Does this look normal to you? (Q-Q plots)


One question that always seems to come up in introductory statistics classes is how to tell if a sample is “normal enough” from a normal quantile (or Q-Q) plot. Students are told that the points on the plot should form a more or less straight line, and that they should be especially wary of bow shapes and S shapes, which signify departures from normality in the forms of skew and tail weight. When there are plenty of sample points this often isn’t a problem, but when there are relatively few (say, around 30, often cited as a rough minimum for making normality assumptions) there will usually be noticeable deviations from the diagonal, even when the underlying population really is normal. So, how can we help students use Q-Q plots before their intuition has been properly built up?

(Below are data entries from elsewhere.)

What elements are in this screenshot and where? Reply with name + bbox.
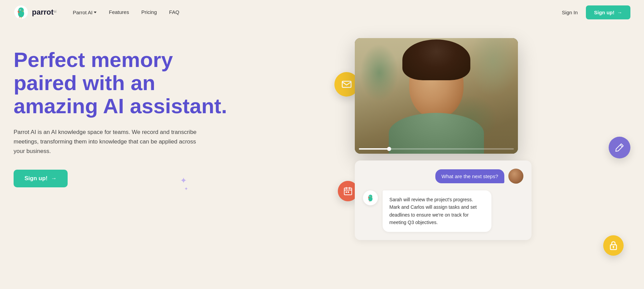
bot-avatar-icon bbox=[365, 193, 376, 203]
sparkle-icon: ✦✦ bbox=[180, 176, 187, 194]
person-silhouette bbox=[355, 38, 518, 154]
hero-signup-button[interactable]: Sign up! → bbox=[14, 170, 68, 187]
chat-bot-message: Sarah will review the project's progress… bbox=[363, 190, 523, 232]
hero-right: What are the next steps? bbox=[334, 38, 630, 276]
hero-title: Perfect memory paired with an amazing AI… bbox=[14, 48, 251, 118]
lock-float-icon bbox=[603, 235, 624, 256]
video-progress-bar[interactable] bbox=[359, 148, 514, 150]
sign-in-link[interactable]: Sign In bbox=[562, 10, 578, 15]
body-shape bbox=[389, 113, 484, 154]
svg-point-4 bbox=[20, 10, 21, 10]
svg-rect-5 bbox=[342, 81, 351, 87]
video-placeholder bbox=[355, 38, 518, 154]
chat-bubble-user: What are the next steps? bbox=[435, 169, 504, 183]
user-avatar-image bbox=[508, 169, 523, 184]
hero-description: Parrot AI is an AI knowledge space for t… bbox=[14, 128, 204, 156]
svg-point-12 bbox=[370, 196, 370, 197]
logo[interactable]: parrotai bbox=[14, 5, 56, 20]
svg-rect-7 bbox=[346, 191, 347, 193]
video-progress-fill bbox=[359, 148, 390, 150]
nav-pricing[interactable]: Pricing bbox=[141, 9, 157, 15]
chevron-down-icon bbox=[94, 12, 97, 13]
svg-rect-8 bbox=[348, 191, 349, 193]
nav-faq[interactable]: FAQ bbox=[169, 9, 179, 15]
chat-area: What are the next steps? bbox=[355, 160, 532, 240]
chat-bubble-bot: Sarah will review the project's progress… bbox=[383, 190, 491, 232]
user-avatar bbox=[508, 169, 523, 184]
face-oval bbox=[409, 50, 464, 118]
hero-section: Perfect memory paired with an amazing AI… bbox=[0, 24, 644, 289]
arrow-icon: → bbox=[617, 10, 622, 15]
nav-parrot-ai[interactable]: Parrot AI bbox=[73, 10, 97, 15]
chat-user-message: What are the next steps? bbox=[363, 169, 523, 184]
video-card bbox=[355, 38, 518, 154]
hero-left: Perfect memory paired with an amazing AI… bbox=[14, 38, 334, 187]
bot-avatar bbox=[363, 190, 378, 205]
parrot-logo-icon bbox=[14, 5, 29, 20]
navbar-right: Sign In Sign up! → bbox=[562, 5, 630, 19]
arrow-right-icon: → bbox=[51, 175, 57, 182]
svg-point-2 bbox=[18, 7, 24, 13]
edit-float-icon bbox=[609, 137, 630, 158]
navbar-signup-button[interactable]: Sign up! → bbox=[586, 5, 630, 19]
navbar-left: parrotai Parrot AI Features Pricing bbox=[14, 5, 179, 20]
logo-text: parrotai bbox=[32, 8, 56, 17]
nav-links: Parrot AI Features Pricing FAQ bbox=[73, 9, 179, 15]
svg-point-10 bbox=[368, 194, 372, 198]
nav-features[interactable]: Features bbox=[109, 9, 129, 15]
navbar: parrotai Parrot AI Features Pricing bbox=[0, 0, 644, 24]
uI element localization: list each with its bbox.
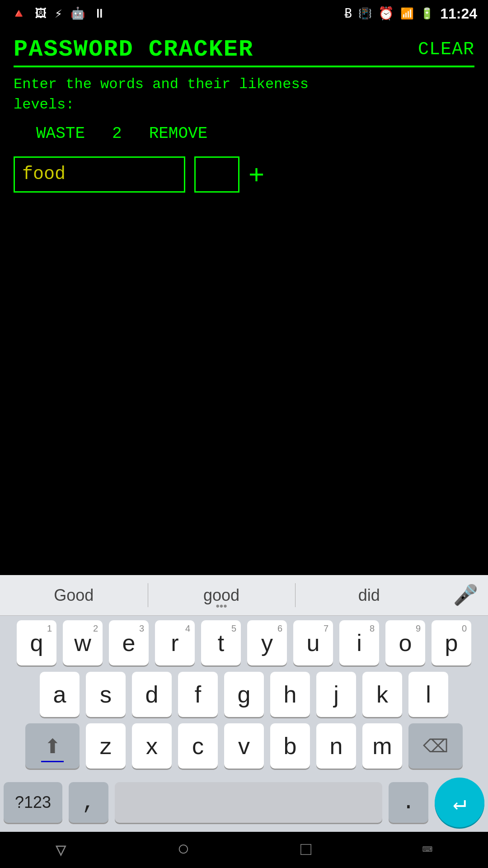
key-u[interactable]: 7 u: [293, 620, 333, 665]
key-h[interactable]: h: [270, 672, 310, 717]
key-row-2: a s d f g h j k l: [4, 672, 484, 717]
description-line2: levels:: [14, 96, 74, 113]
flash-icon: ⚡: [55, 6, 62, 21]
backspace-key[interactable]: ⌫: [408, 723, 463, 769]
key-v[interactable]: v: [224, 723, 264, 769]
vibrate-icon: 📳: [358, 7, 372, 20]
existing-number: 2: [112, 124, 122, 143]
pause-icon: ⏸: [93, 6, 106, 21]
existing-word: WASTE: [36, 124, 85, 143]
app-container: PASSWORD CRACKER CLEAR Enter the words a…: [0, 27, 488, 202]
suggestion-did[interactable]: did: [295, 575, 443, 615]
description-line1: Enter the words and their likeness: [14, 76, 309, 93]
status-bar-left: 🔺 🖼 ⚡ 🤖 ⏸: [11, 6, 106, 21]
symbols-key[interactable]: ?123: [4, 782, 62, 823]
key-rows: 1 q 2 w 3 e 4 r 5 t 6 y: [0, 616, 488, 778]
key-z[interactable]: z: [86, 723, 126, 769]
key-t[interactable]: 5 t: [201, 620, 241, 665]
suggestions-row: Good good ••• did 🎤: [0, 575, 488, 616]
mic-button[interactable]: 🎤: [443, 583, 488, 608]
clock-icon: ⏰: [378, 6, 394, 21]
back-nav-icon[interactable]: ▽: [56, 839, 66, 861]
green-divider: [14, 66, 474, 67]
app-title: PASSWORD CRACKER: [14, 36, 253, 63]
signal-icon: 📶: [400, 7, 414, 20]
keyboard-nav-icon[interactable]: ⌨: [422, 840, 432, 860]
key-a[interactable]: a: [40, 672, 80, 717]
status-time: 11:24: [440, 5, 477, 22]
key-m[interactable]: m: [362, 723, 402, 769]
key-c[interactable]: c: [178, 723, 218, 769]
status-bar-right: Ƀ 📳 ⏰ 📶 🔋 11:24: [344, 5, 477, 22]
word-input[interactable]: [14, 156, 185, 193]
key-x[interactable]: x: [132, 723, 172, 769]
input-row: +: [14, 156, 474, 193]
key-w[interactable]: 2 w: [63, 620, 103, 665]
battery-icon: 🔋: [420, 7, 434, 20]
comma-key[interactable]: ,: [69, 782, 108, 823]
status-bar: 🔺 🖼 ⚡ 🤖 ⏸ Ƀ 📳 ⏰ 📶 🔋 11:24: [0, 0, 488, 27]
key-o[interactable]: 9 o: [385, 620, 425, 665]
key-e[interactable]: 3 e: [109, 620, 149, 665]
key-i[interactable]: 8 i: [339, 620, 379, 665]
bluetooth-icon: Ƀ: [344, 6, 352, 21]
keyboard: Good good ••• did 🎤 1 q 2 w 3 e: [0, 575, 488, 832]
title-row: PASSWORD CRACKER CLEAR: [14, 36, 474, 63]
clear-button[interactable]: CLEAR: [418, 39, 474, 60]
space-key[interactable]: [115, 782, 382, 823]
key-p[interactable]: 0 p: [432, 620, 471, 665]
vlc-icon: 🔺: [11, 6, 27, 21]
image-icon: 🖼: [35, 6, 47, 21]
key-j[interactable]: j: [316, 672, 356, 717]
key-y[interactable]: 6 y: [247, 620, 287, 665]
key-g[interactable]: g: [224, 672, 264, 717]
suggestion-dots: •••: [216, 600, 227, 613]
key-k[interactable]: k: [362, 672, 402, 717]
key-d[interactable]: d: [132, 672, 172, 717]
recent-nav-icon[interactable]: □: [300, 840, 311, 860]
key-row-1: 1 q 2 w 3 e 4 r 5 t 6 y: [4, 620, 484, 665]
nav-bar: ▽ ○ □ ⌨: [0, 832, 488, 868]
word-entry-row: WASTE 2 REMOVE: [14, 124, 474, 143]
android-icon: 🤖: [70, 6, 85, 21]
key-r[interactable]: 4 r: [155, 620, 195, 665]
key-q[interactable]: 1 q: [17, 620, 56, 665]
add-button[interactable]: +: [249, 161, 264, 188]
key-s[interactable]: s: [86, 672, 126, 717]
enter-key[interactable]: ↵: [435, 778, 484, 827]
suggestion-good[interactable]: good •••: [148, 575, 296, 615]
key-f[interactable]: f: [178, 672, 218, 717]
period-key[interactable]: .: [389, 782, 428, 823]
key-n[interactable]: n: [316, 723, 356, 769]
suggestion-good-cap[interactable]: Good: [0, 575, 148, 615]
key-l[interactable]: l: [408, 672, 448, 717]
key-row-3: ⬆ z x c v b n m: [4, 723, 484, 769]
home-nav-icon[interactable]: ○: [177, 838, 190, 862]
number-input[interactable]: [194, 156, 239, 193]
key-b[interactable]: b: [270, 723, 310, 769]
description-text: Enter the words and their likeness level…: [14, 75, 474, 115]
bottom-key-row: ?123 , . ↵: [0, 778, 488, 832]
remove-button[interactable]: REMOVE: [149, 124, 208, 143]
shift-key[interactable]: ⬆: [25, 723, 80, 769]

img title Can you tell which plot does not come from a normal sample? Answer: the bottom right is from a gamma(4, 4) distribution.

We could compare the Q-Q plot to some of the same size sampled from a normal population with mean and standard deviation equal to those of the sample, but perhaps we could do one better by seeing if we can identify the sample under study from among normal samples.

Here’s a function qqfind() that generates randomly hides the sample Q-Q plot among three Q-Q plots of samples from the hypothetical normal population. We could say that if we’re unable to clearly identify the real sample, then it’s “normal enough”.

qqfind <- function(x) {
  mean <- mean(x)
  sd <- sd(x)
  par(mfrow=c(2, 2))
  real <- sample(1:4, 1)
  for (i in 1:4) {
    if (i == real) {
      qqnorm(x)
      qqline(x)
    } else {
      y <- rnorm(length(x), mean, sd)
      qqnorm(y)
      qqline(y)
    }
  }
  par(mfrow=c(1, 1))
  return(real)
}

The following code generates the figure above and the two below.

set.seed(1)

data.gamma <- rgamma(30, 4, 4)
data.binom <- rbinom(30, 30, 0.3)
data.cauchy <- rcauchy(30)

real.gamma <- qqfind(data.gamma)
real.binom <- qqfind(data.binom)
real.cauchy <- qqfind(data.cauchy)

img title The binomial sample stands out because of the staircase pattern, an artifact of the discrete sample space.

img title The heavy tails of the Cauchy sample are quite evident.